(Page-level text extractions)
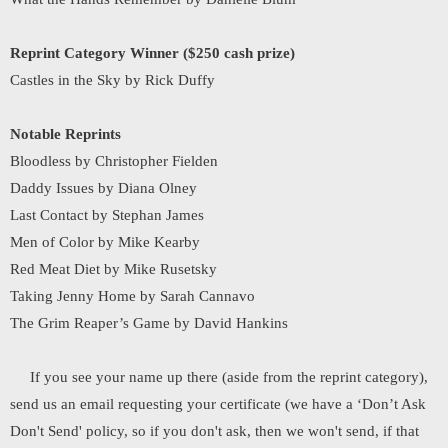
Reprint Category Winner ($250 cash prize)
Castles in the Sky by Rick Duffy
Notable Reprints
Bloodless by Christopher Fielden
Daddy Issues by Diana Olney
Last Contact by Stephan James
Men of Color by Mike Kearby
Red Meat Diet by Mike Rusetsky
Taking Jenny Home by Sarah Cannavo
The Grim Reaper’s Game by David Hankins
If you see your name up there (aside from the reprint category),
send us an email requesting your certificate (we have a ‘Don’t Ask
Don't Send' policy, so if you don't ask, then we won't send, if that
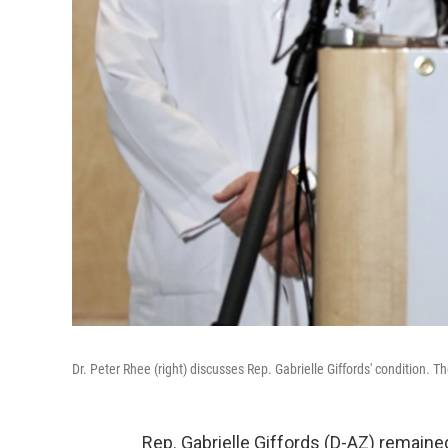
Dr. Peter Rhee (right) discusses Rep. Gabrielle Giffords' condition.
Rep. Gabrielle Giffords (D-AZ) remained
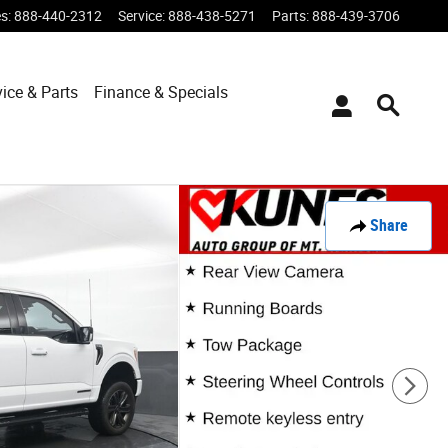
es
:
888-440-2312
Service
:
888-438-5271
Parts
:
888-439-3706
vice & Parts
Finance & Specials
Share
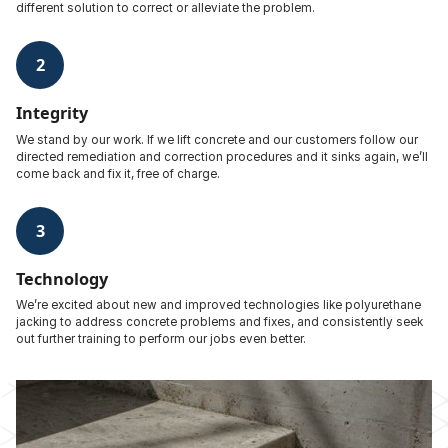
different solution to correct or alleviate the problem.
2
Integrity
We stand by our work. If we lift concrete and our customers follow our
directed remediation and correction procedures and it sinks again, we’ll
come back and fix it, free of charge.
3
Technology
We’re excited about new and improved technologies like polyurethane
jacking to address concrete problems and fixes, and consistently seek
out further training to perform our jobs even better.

▶ EXERCISE PROMPT: In the lines above, find each one with "Giffords" and list it.

▶ REPLY TO THE EXERCISE:
Dr. Peter Rhee (right) discusses Rep. Gabrielle Giffords' condition.
Rep. Gabrielle Giffords (D-AZ) remained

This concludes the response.